January 05, 2004

and uh -- then what?

There's a piece in the 1/3/2004 NYT, featuring recent research on disfluencies by Liz Shriberg, Herb Clark, Jean Fox Tree and others. This is an area where a lot of good work has been done over the past decade or so. Predictably, the writer is most impressed by Nicholas Christenfeld's 1991 finding that "humanities professors say you know and uh 4.85 times per minute, social scientists 3.84 and natural science professors 1.39 times", and that "drinking alcohol reduces ums." (Christenfeld seems to have a flair for catchy research -- he's also known for studying whether a machine can tickle.)

One of the things that I like about disfluency research is that it has produced some exemplary collaborations between psycholinguists and engineers, especially in the work of Andreas Stolcke and Liz Shriberg. As an example of how this interplay works, I'll describe one of their early papers, "Statistical language modeling for speech disfluencies". Proc. IEEE Intl. Conf. on Acoustics, Speech and Signal Processing, vol. 1, pp. 405-408, 1996 (HTML, PDF). They test the hypothesis that conversational transcripts would be more coherent (from an information-theoretic point of view) if disfluencies such as filled pauses (ums and uhs) were removed.
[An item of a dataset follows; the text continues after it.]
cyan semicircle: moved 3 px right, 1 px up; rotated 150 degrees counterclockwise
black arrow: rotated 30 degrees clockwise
They trained a trigram model on 1.8M words of Switchboard transcripts, and tested on 17.5K words of held-out transcripts, comparing a model in which the filled pauses were edited out with one in which they were left in place. They did this in two different ways, in one case dividing the conversations into "phrases" based on the occurrence of pauses, and in the other case dividing the conversation into "phrases" on the basis of linguistic content. The initial and final "phrase boundaries" (however they are defined) function like words in the sequence, so that after the final word of a phrase, the thing to be predicted is the phrase end, rather than the first word of the next phrase. Likewise, the first word of a phrase is predicted based as following a phrase boundary, rather than following the final word of the previous phrase.
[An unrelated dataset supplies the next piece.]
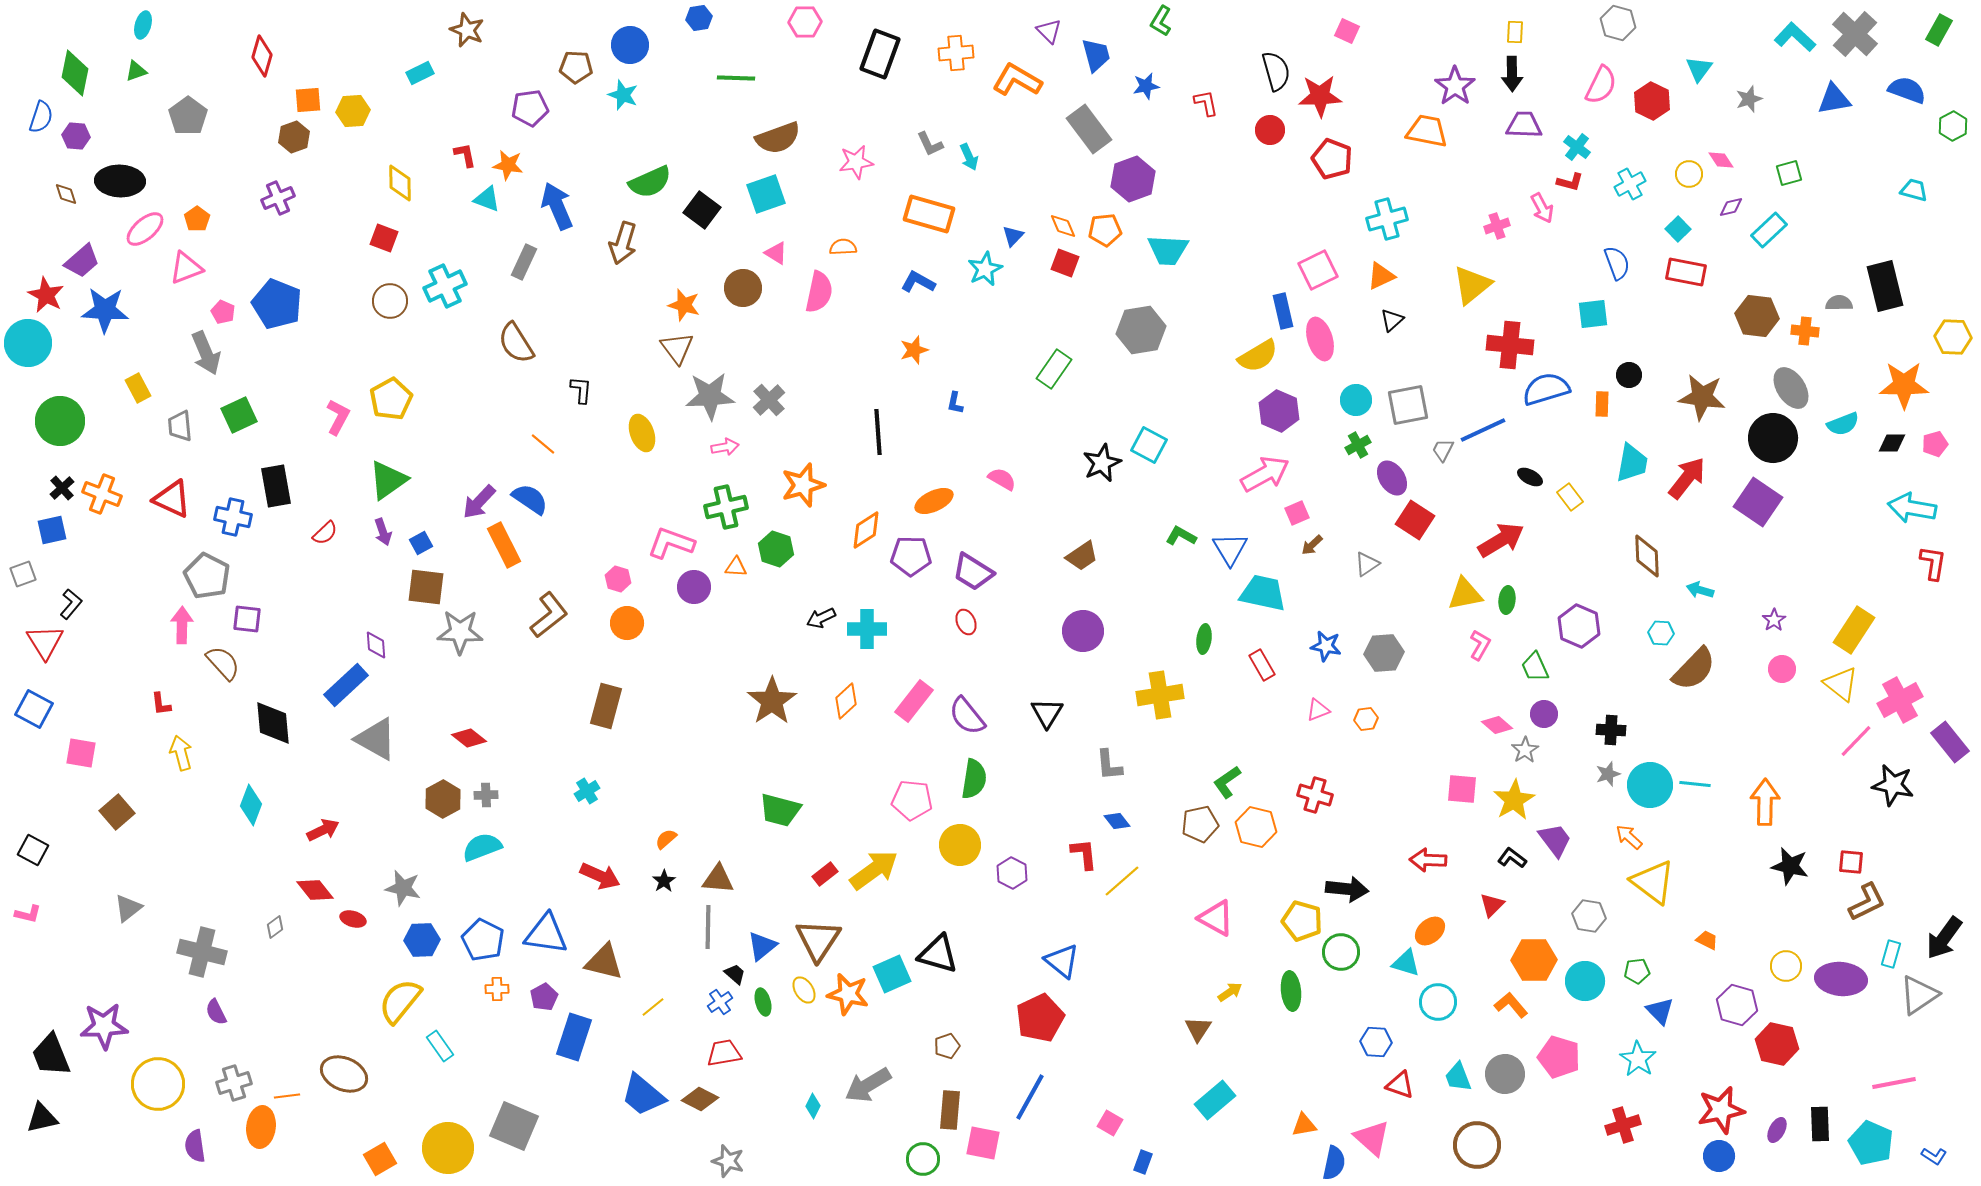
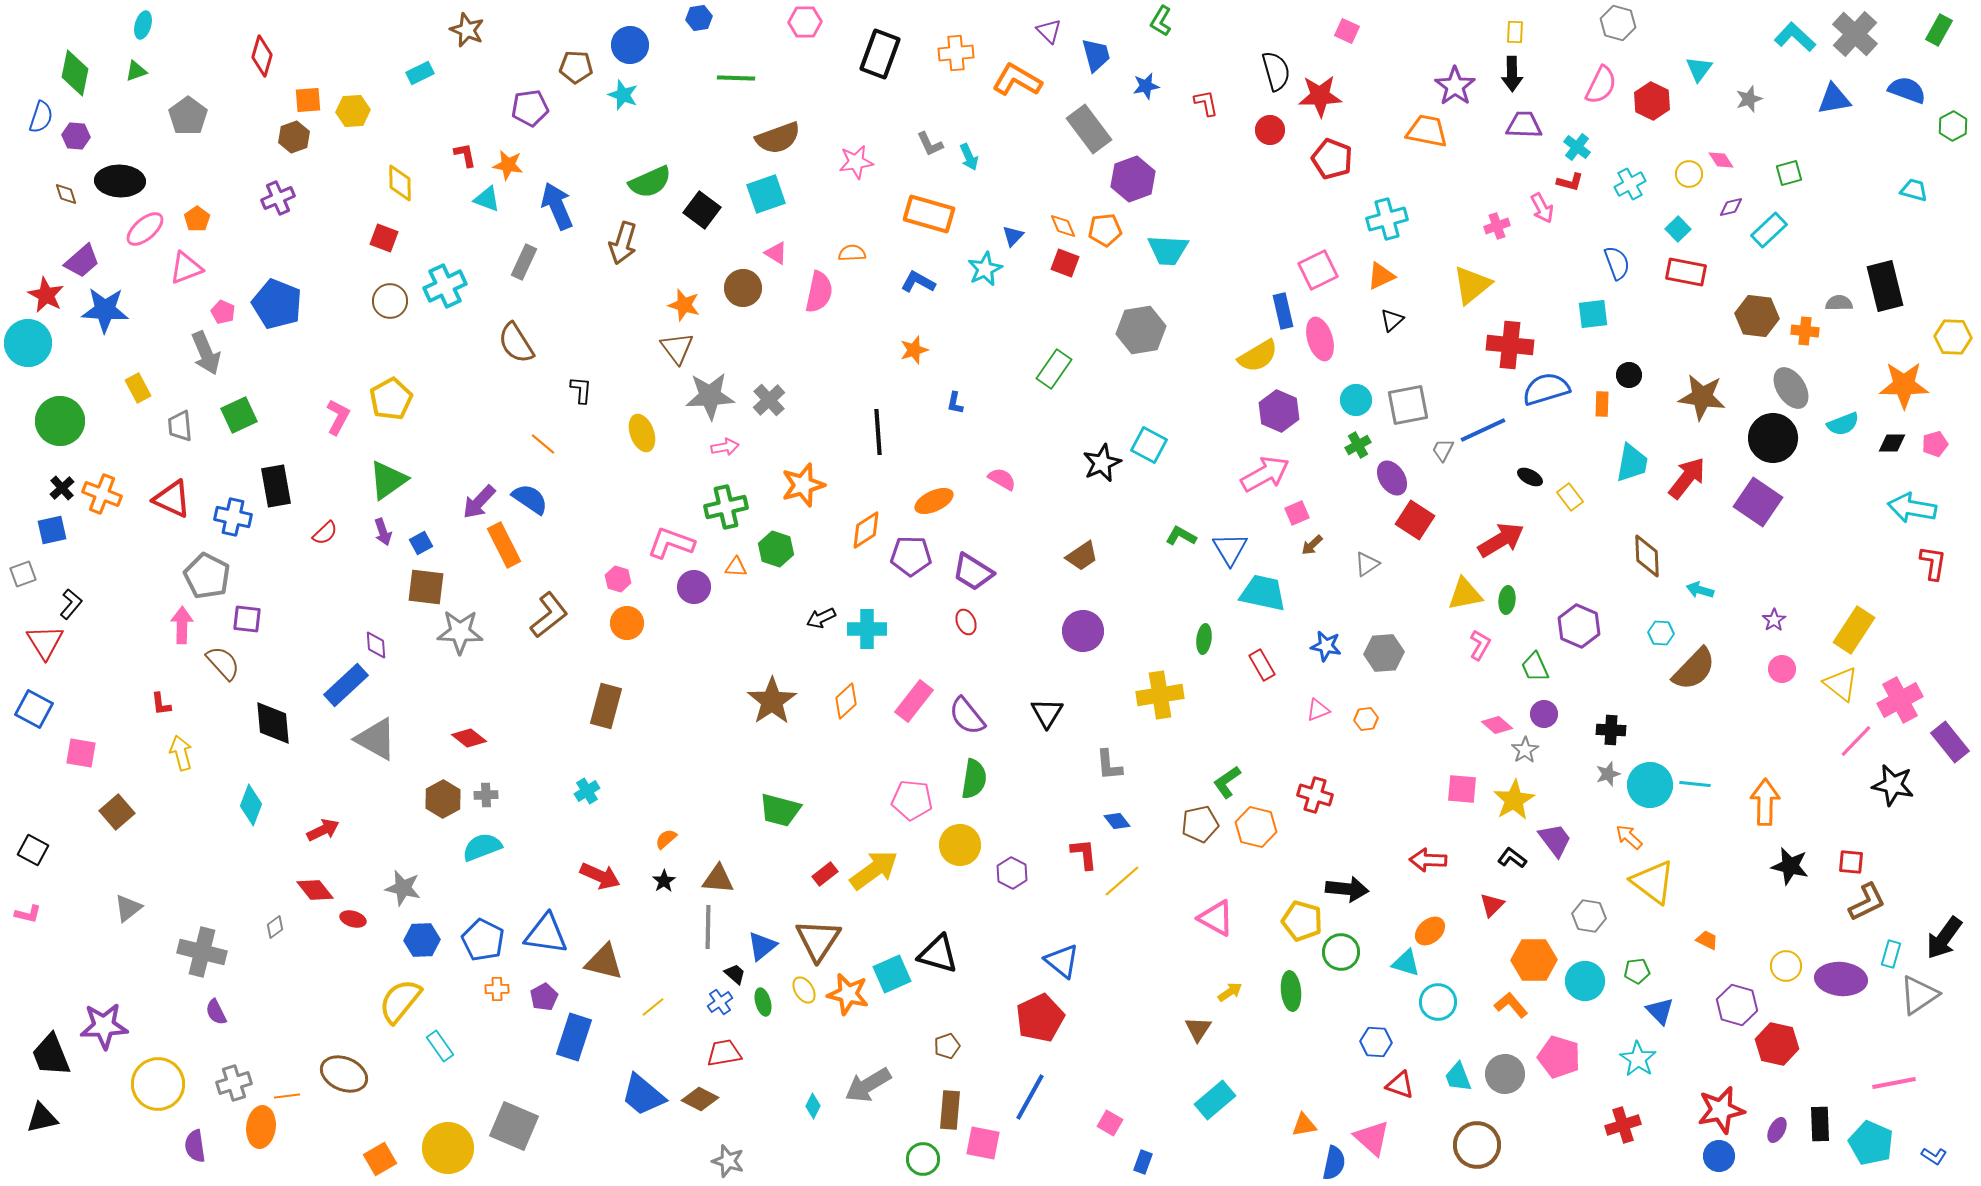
orange semicircle at (843, 247): moved 9 px right, 6 px down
In both cases, the measure of coherence is the local perplexity, which is 2 raised to the power of the local entropy. This is a way of quantifying how predicable the next word is. It's simple to calculate this, given a statistical model of word sequences. Let's say we want the perplexity of the word immediately following (all the examples of) uh in the test data. For each such word wi we estimate its conditional probability pi (given the previous two words in the text), and across all the uhs (about 500 in their test), we average the quantity -log2(pi). This average is an estimate of the local entropy e (with respect to the statistical model), and the local perplexity is just 2e. For those who aren't familiar with this measure, it may help to note that if N different words are possible at a given point, and all of them are equally likely, then the perplexity at that point is N. The information-theoretic perplexity is just a way of keeping track of the degree of uncertainty -- the effective "branching factor" -- when the alternatives are not equally likely.

Stolcke and Shriberg's test was to compare the results of statistical language models prepared with the uhs and ums left in as 'words', with the results of otherwise-identical models with the uhs and ums left out. On the hypothesis that the uhs and ums are not really part of the message, the model should make better predictions if we leave them out. However, using the acoustic segmentation, Stolcke and Shriberg found that the perplexity immediately after the uh or um was significantly increased in the "edited" model, not decreased:

 
UH+1
UM+1
Overall
unedited
223.5
36.7
101.9
edited
291.5
73.4
103.3

In contrast, if they divided the conversation up on linguistic grounds (i.e. based on the syntax and semantics), and looked only at phrase-medial filled pauses, the edited model was a better predictor (i.e. gave lower perplexity):

 
UH+1
UM+1
unedited
849.0
437.4
edited
606.2
361.7

You should be able to see what happened. When the phrasing was pause-based, the uhs and ums were often phrase-final. So when you see an uh, you have a good chance to predict a (pause-based) final phrase boundary right after it. If you edit out the uh, you lose that predictive ability. But if you divide phrases on the basis of linguistic structure, the uh will generally not be phrase-final, and the word following the uh will usually be pretty high entropy -- after all, the speaker is emitting an uh before dredging it up -- and you'll have a slightly better chance to predict it based on the preceding two words than based on the uh and one preceding word.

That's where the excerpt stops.